Often, we have a large amount of independent variables being multiplied rather than added; since the logarithm of the product of a set of random variables is the sum of the logarithms of the individual random variables, the CLT may tell us how these large products tend to look.
Suppose we sample some numbers $X_1, \ldots, X_n$ from a fixed random variable $X$ and multiply them. $\prod_{i=1}^n X_i = \operatorname{exp}\left(\sum_{i=1}^n \ln X_i\right)$, so if $\ln X$ has mean $\mu$ and variance $\sigma^2$, $\sum_{i=1}^n \ln X_i$ will as $n$ grows large converge to a normal distribution with mean $n\mu$ and variance $n\sigma^2$. It follows that the distribution of the product of the $X_i$ is the exponential of a normal distribution. A distribution which is the exponential of a distribution with mean $\mu$ and variance $\sigma^2$ is known as the log-normal distribution on $\mu$ and $\sigma^2$, or $\operatorname{LN}(\mu, \sigma^2)$
The expected value of the exponential of some $X \sim \cal N(\mu, \sigma^2)$ is $e^{\mu + \sigma^2/2}$, so the mean of $\operatorname{LN}(\mu, \sigma^2)$ will be $e^{\mu + \sigma^2/2}$. The most notable property of the log-normal distribution is its extremely long tail: the mean of $\operatorname{LN}(0, 4^2)$ is $e^8\approx 2981$, but the one in a hundred level is 11 thousand, the one in ten thousand level is 2.9 million, and the one in a million level is 180 million. These distributions and their long tails show up wherever processes are mediated by many multiplicative factors; Wikipedia gives an impressive list.
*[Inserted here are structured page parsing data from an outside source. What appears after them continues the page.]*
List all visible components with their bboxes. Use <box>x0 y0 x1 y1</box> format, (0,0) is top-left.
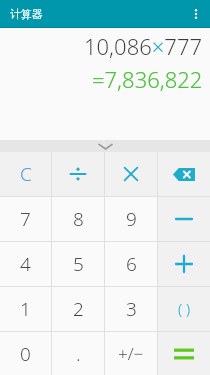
staticText: C <box>20 161 32 187</box>
button[interactable]: 2 <box>52 287 104 331</box>
button[interactable]: 10,086×777 <box>0 28 210 140</box>
staticText: 5 <box>73 251 84 277</box>
staticText: 3 <box>126 296 137 322</box>
button[interactable]: Backspace <box>158 152 210 196</box>
staticText: 8 <box>73 206 84 232</box>
staticText: . <box>76 341 81 367</box>
button[interactable]: 0 <box>0 332 51 375</box>
staticText: ( ) <box>178 299 191 319</box>
button[interactable]: 1 <box>0 287 51 331</box>
button[interactable]: C <box>0 152 51 196</box>
staticText: 0 <box>20 341 31 367</box>
staticText: 7 <box>20 206 31 232</box>
button[interactable]: 6 <box>105 242 157 286</box>
staticText: =7,836,822 <box>92 64 203 94</box>
button[interactable]: . <box>52 332 104 375</box>
button[interactable]: 4 <box>0 242 51 286</box>
button[interactable]: 5 <box>52 242 104 286</box>
button[interactable]: +/− <box>105 332 157 375</box>
button[interactable]: Expand history <box>0 140 210 152</box>
staticText: 6 <box>126 251 137 277</box>
button[interactable]: Multiply <box>105 152 157 196</box>
button[interactable]: 3 <box>105 287 157 331</box>
button[interactable]: 7 <box>0 197 51 241</box>
staticText: 计算器 <box>10 7 43 21</box>
button[interactable]: More options <box>182 0 210 28</box>
staticText: 9 <box>126 206 137 232</box>
staticText: 1 <box>20 296 31 322</box>
button[interactable]: Divide <box>52 152 104 196</box>
button[interactable]: 9 <box>105 197 157 241</box>
staticText: 2 <box>73 296 84 322</box>
staticText: +/− <box>118 342 144 365</box>
button[interactable]: ( ) <box>158 287 210 331</box>
button[interactable]: 8 <box>52 197 104 241</box>
button[interactable]: Plus <box>158 242 210 286</box>
button[interactable]: Equals <box>158 332 210 375</box>
staticText: 4 <box>20 251 31 277</box>
staticText: 10,086×777 <box>84 31 203 61</box>
button[interactable]: Minus <box>158 197 210 241</box>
Unlike most other distributions we've talked about, these distributions are strictly over the natural numbers: they assign probabilities to 0, 1, 2, and so on.
The Bernoulli distribution is perhaps the simplest possible nontrivial distribution: $\operatorname{Bern}(p)$ is defined as the distribution on {0, 1} sending $1$ to $p$ and $0$ to $1-p$. Conceptually, we often consider this as representing the outcome of a probabilistic trial with exactly two outcomes (or, a Bernoulli trial). For instance, if a coin has a 75% chance of landing heads, then sending heads to $1$ and tails to $0$ allows us to consider this coin as having a $\operatorname{Bern}(0.75)$ distribution. Algebraically, we may write: $$P(x \mid p) = p^x(1-p)^{1-x}$$ As expected, $P(0 \mid p) = p^0(1-p)^{1-0} = 1-p$, while $P(1 \mid p) = p^1(1-p)^{1-1} = p$. The mean of $\operatorname{Bern}(p)$ is simply $$\mathbb E[x] = \sum_{x \in \{0, 1\}} x P(x \mid p) = 0(1-p) + 1(p) = p$$ while the variance is $$\mathbb E[(x-\mu)^2] = \sum_{x \in \{0, 1\}}(x-p)^2P(x \mid p) = (0-p)^2 (1-p) + (1-p)^2p \\ = p^2 - p^3 + p - 2p^2 + p^3 = p(1-p)$$
Sum up $n$ Bernoulli trials and you get a distribution representing the number of successes in $n$ identical trials each with probability $p$ of success. This is known as the binomial distribution $\operatorname{Bin}(n, p)$. The probability of getting $k$ successes out of $n$ trials is going to be a sum over the probabilities of all possible ways of getting $k$ successes.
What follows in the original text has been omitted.